Using 4 cell 18650 li-ion with 4 100W solar panel

I understand it's a small drone boat in the middle of nowhere. if you can come up with a robust BMS to keep the cells in healthy condition, great. I don't know much about Li other than to beware.
As to the motor, have you considered AC motor with controller. Small electronics to drive it, but better efficiency, Will prop be vari-pitch or is this single speed ?

Any thought of ballast compartment like a sailboat keel ?

Anyway, our job is to give you all the choices for the battery, pros, cons and it's your job to sort it out and chose what you want. And please keep us posted.
(electrics and salt water - yum)

I don't know if I was extremely clear, this is going to be for an unattended drone boat designed around 400W of panels, using compass control and gps waypoint navigation. The system will power motor, rudder servo and electronics.

I am reluctant to choose 4s LiFePO4 as I will be effectively lowering the capacity charging so far below fully charged voltage before dark as well as increasing volume and weight dramatically compared to other technolgoies. It seems charge controllers capable of running a 24V lead acid / gel bank match up quite well with 7s "Lico"? packs (lithium cells that are 4.2V fully charged,NCR18650B or similar). I think Lico or similar is only risking the boat as it will not have any occupants.

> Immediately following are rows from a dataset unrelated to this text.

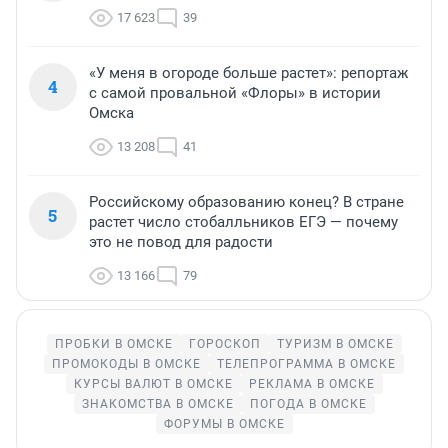
17 623
39
«У меня в огороде больше растет»: репортаж
4
с самой провальной «Флоры» в истории
Омска
13 208
41
Российскому образованию конец? В стране
5
растет число стобалльников ЕГЭ — почему
это не повод для радости
13 166
79
ПРОБКИ В ОМСКЕ
ГОРОСКОП
ТУРИЗМ В ОМСКЕ
ПРОМОКОДЫ В ОМСКЕ
ТЕЛЕПРОГРАММА В ОМСКЕ
КУРСЫ ВАЛЮТ В ОМСКЕ
РЕКЛАМА В ОМСКЕ
ЗНАКОМСТВА В ОМСКЕ
ПОГОДА В ОМСКЕ
ФОРУМЫ В ОМСКЕ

That said, with the available charge controllers it looks like these are my options. I think most likely I will be running a 12V motor, not terribly afraid of running a step down or slightly above 12V to the motor controller. A lot of motor controllers accept a wide voltage range. We already have a nice waterproof buck converter for 5v electronics.

4S LiFePO4 with MPPT set to 14.2-14.4V
5S LiFePO4 (no charge controller? I don't much care for this idea)
8S LiFePO4 with MPPT

7S LiCO (4.2V fully charged) It seems like the problems most people have with this setup is ****ty bms. If a great quality BMS is sourced I think this could be a feasible option)

The biggest problem with any of the Li chemistries, is the breakdown that happens at low cell voltages and high voltages. Ask Boeing and Samsung about Li battery fires.
Out of all the different cell types, the LFP / LiFePO4 is the most robust and forgiving. But it's not the highest power density,
If you are charging with a 10A charger, you need balance boards that can handle 10A, not 500mA or 2A.
You need to make sure the spaghetti wiring mess for the BMS does not cause a fire if a wire gets nicked.
The automotive systems have thermal controls and voltage controls to watch over the batteries, are sized just right for the battery pack and the charge and discharge patterns are well known. Taking BMS #S and attaching it to battery #G - may or may not be technically acceptable, but Marketing will sell it, they both worked last week

1. Just to keep the language correct to avoid problems later: GEL is a particular form of Lead Acid battery, along with the open system Flooded Lead Acid (FLA) and the sealed, pressure regulated, Absorbed Glass Mat (AGM) form. AGM, being sealed, has advantages for a boat and can also deliver higher power over a short time than FLA. GEL is also sealed but has serious problems accepting charge quickly and is, with a few possible special construction exceptions, considered unsuitable for PV or engine alternator charging.
2. You are using "Lithium-ion" and "Lithium Polymer" (LiPo) as if they described chemistry and associated voltage and energy density. They do not!!!!
Lithium-ion can refer to the use of a soluble lithium compound for an electrode instead of lithium metal. Lithium polymer refers to a particular kind of construction with a soft case and soft separators. They do not tell you what the electrolyte or electrode chemistry are. You need to look at the actual chemistry, such as Lithium Cobalt (LiCo) or Lithium Iron Phosphate (LiFePO4) when making your evaluations. The physical construction as well as the chemistry affect the charge and discharge rate, resistance to thermal runaway, and intrinsic safety of the batteries.
3. OK, you say a failure would only kill the ship. Actually a failing lithium chemistry battery can also produce highly toxic fumes that can kill you before you are able to jump off the ship. Some of these batteries are 100% safe as long as you do not store them at high temperatures or charge or discharge them at any temperature.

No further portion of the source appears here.